• [What you have to do] All lines after the one containing "27,9-37,2 m2 (300-400 pi2)" are needed, along with that line itself. Please repeat them exactly through the end of the entries.

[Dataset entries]
▬▬▬▬▬▬

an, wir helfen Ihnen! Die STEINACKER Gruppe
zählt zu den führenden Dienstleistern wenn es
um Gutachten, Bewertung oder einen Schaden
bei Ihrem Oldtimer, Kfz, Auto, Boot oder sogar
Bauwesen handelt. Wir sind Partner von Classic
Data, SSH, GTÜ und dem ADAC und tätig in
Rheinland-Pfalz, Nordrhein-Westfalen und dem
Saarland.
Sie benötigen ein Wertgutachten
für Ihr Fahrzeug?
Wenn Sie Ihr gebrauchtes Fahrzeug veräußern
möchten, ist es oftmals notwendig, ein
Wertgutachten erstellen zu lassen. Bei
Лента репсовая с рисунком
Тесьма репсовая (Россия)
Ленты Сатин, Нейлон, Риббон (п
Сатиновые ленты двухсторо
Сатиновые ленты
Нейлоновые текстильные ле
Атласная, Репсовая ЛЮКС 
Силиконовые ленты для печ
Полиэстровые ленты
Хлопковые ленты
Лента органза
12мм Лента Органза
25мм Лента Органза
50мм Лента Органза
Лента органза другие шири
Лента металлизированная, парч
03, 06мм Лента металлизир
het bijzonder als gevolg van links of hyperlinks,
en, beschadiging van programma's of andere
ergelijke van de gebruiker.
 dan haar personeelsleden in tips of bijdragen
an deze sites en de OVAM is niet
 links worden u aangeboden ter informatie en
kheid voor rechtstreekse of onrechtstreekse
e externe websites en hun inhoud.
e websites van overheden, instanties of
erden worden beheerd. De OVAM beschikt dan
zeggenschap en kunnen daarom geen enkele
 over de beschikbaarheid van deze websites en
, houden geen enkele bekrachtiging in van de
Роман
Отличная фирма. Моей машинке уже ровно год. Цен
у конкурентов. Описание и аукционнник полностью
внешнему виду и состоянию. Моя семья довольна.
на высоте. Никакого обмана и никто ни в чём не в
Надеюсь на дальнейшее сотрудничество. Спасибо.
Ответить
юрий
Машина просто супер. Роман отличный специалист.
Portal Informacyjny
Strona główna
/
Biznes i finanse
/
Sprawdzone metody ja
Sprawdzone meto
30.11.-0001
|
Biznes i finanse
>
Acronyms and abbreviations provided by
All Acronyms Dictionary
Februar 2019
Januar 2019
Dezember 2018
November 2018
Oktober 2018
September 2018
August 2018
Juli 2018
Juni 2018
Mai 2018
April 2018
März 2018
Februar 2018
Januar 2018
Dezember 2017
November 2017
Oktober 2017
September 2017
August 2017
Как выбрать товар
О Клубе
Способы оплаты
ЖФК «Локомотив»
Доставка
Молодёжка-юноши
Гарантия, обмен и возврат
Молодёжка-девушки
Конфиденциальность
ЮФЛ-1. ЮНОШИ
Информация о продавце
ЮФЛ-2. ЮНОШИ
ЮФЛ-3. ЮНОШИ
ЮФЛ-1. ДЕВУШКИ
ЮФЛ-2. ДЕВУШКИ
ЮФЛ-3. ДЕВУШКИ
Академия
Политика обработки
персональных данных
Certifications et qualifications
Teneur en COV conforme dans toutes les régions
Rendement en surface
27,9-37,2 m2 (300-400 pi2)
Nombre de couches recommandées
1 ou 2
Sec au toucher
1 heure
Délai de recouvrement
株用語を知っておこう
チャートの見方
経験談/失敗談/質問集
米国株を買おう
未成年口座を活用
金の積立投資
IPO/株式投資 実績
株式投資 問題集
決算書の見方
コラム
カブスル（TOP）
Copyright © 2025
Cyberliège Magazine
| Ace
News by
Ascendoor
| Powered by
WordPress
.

▬▬▬▬▬▬

• [Response below]
27,9-37,2 m2 (300-400 pi2)
Nombre de couches recommandées
1 ou 2
Sec au toucher
1 heure
Délai de recouvrement
株用語を知っておこう
チャートの見方
経験談/失敗談/質問集
米国株を買おう
未成年口座を活用
金の積立投資
IPO/株式投資 実績
株式投資 問題集
決算書の見方
コラム
カブスル（TOP）
Copyright © 2025
Cyberliège Magazine
| Ace
News by
Ascendoor
| Powered by
WordPress
.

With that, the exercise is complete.